Dataset entries

%%

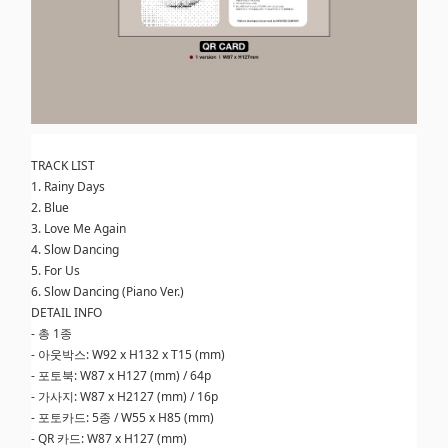
TRACK LIST
1. Rainy Days
2. Blue
3. Love Me Again
4. Slow Dancing
5. For Us
6. Slow Dancing (Piano Ver.)
DETAIL INFO
- 총 1종
- 아웃박스: W92 x H132 x T15 (mm)
- 포토북: W87 x H127 (mm) / 64p
- 가사지: W87 x H2127 (mm) / 16p
- 포토카드: 5종 / W55 x H85 (mm)
- QR 카드: W87 x H127 (mm)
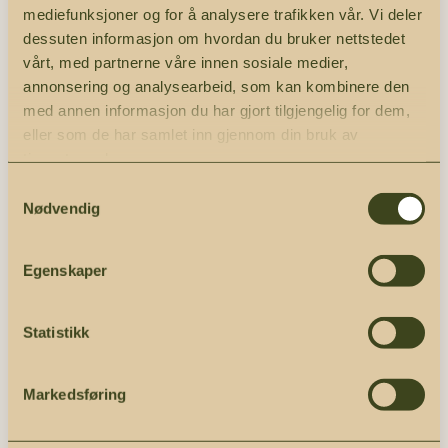
mediefunksjoner og for å analysere trafikken vår. Vi deler
dessuten informasjon om hvordan du bruker nettstedet
vårt, med partnerne våre innen sosiale medier,
annonsering og analysearbeid, som kan kombinere den
med annen informasjon du har gjort tilgjengelig for dem,
eller som de har samlet inn gjennom din bruk av
tjenestene deres.
Samtykkevalg
Nødvendig
Egenskaper
Statistikk
Markedsføring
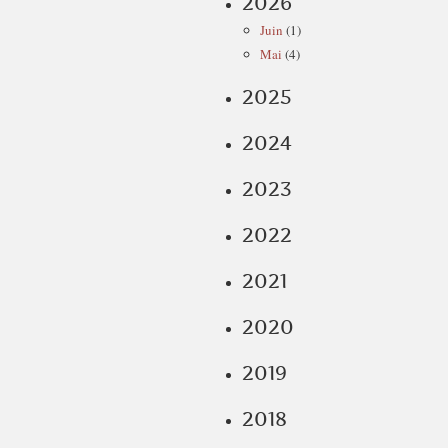
2026
Juin
(1)
Mai
(4)
2025
2024
2023
2022
2021
2020
2019
2018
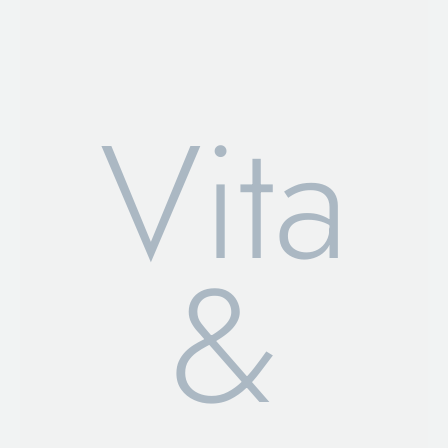
Vita
&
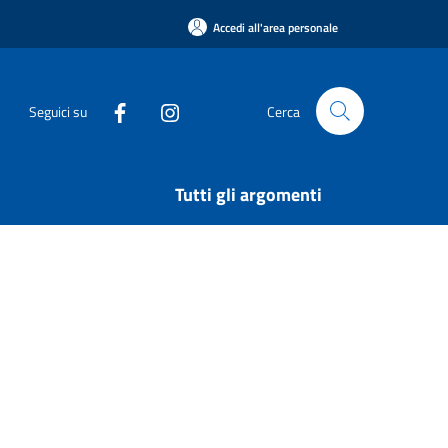
Accedi all'area personale
Seguici su
Cerca
Tutti gli argomenti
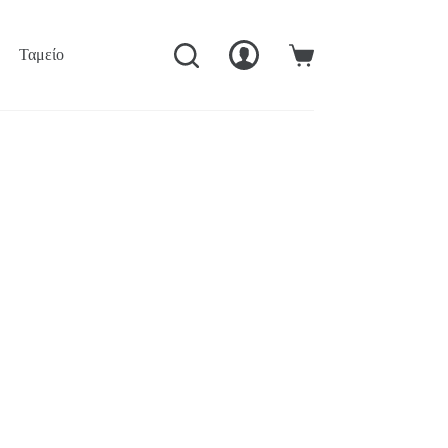
Ταμείο
Ο Λογαριασμός Μού
Καλάθι
Αγορών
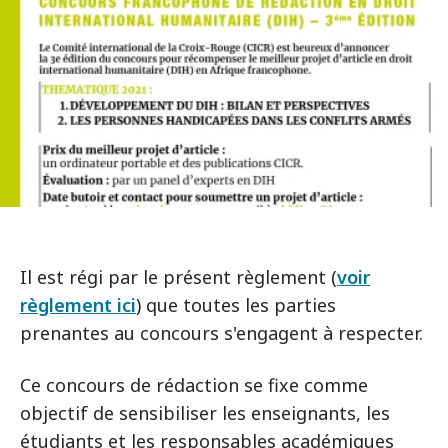
Il est régi par le présent règlement (
voir
règlement ici
) que toutes les parties
prenantes au concours s'engagent à respecter.
Ce concours de rédaction se fixe comme
objectif de sensibiliser les enseignants, les
étudiants et les responsables académiques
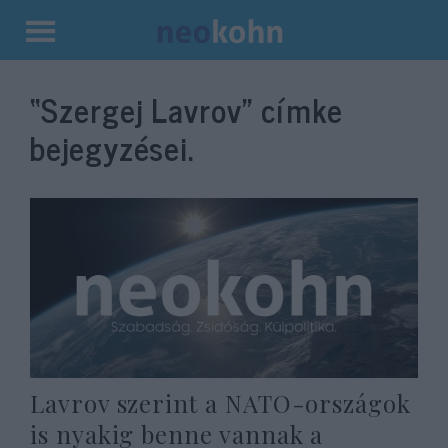
Kilépés
a
“Szergej Lavrov”
címke
tartalomba
bejegyzései.
Lavrov szerint a NATO-országok
is nyakig benne vannak a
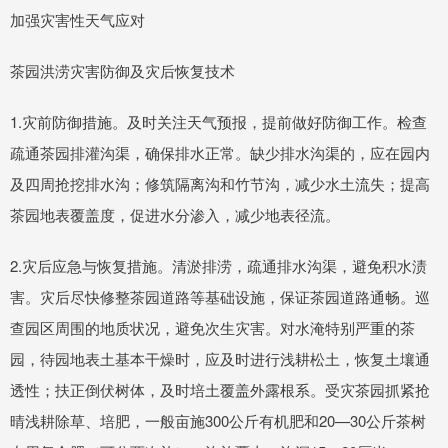
加强灾害性天气应对
茶园洪涝灾害防御及灾后恢复技术
1.灾前防御措施。及时关注天气预报，提前做好防御工作。检查
疏通茶园排灌沟渠，确保排水正常。缺少排水沟渠的，应在园内
及四周抢挖排水沟；修筑隔离沟和竹节沟，减少水土流失；提高
茶园地表覆盖度，促进水分渗入，减少地表径流。
2.灾后应急与恢复措施。清淤排涝，疏通排水沟渠，避免积水渍
害。灾后尽快修整茶园道路等基础设施，保证茶园道路通畅。巡
查园区周围的地质状况，避免次生灾害。对水淹特别严重的茶
园，待园地表土基本干燥时，应及时进行浅耕松土，恢复土壤通
透性；扶正倒伏树体，及时培土覆盖外露根系。受灾茶园抓紧抢
晴浅耕除草、培肥，一般亩施300公斤有机肥和20—30公斤茶树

%%

**TASK REQUIREMENTS:**
Show every line above in which the word "Dancing" appears.

**ANSWER TO THIS PROBLEM:**
4. Slow Dancing
6. Slow Dancing (Piano Ver.)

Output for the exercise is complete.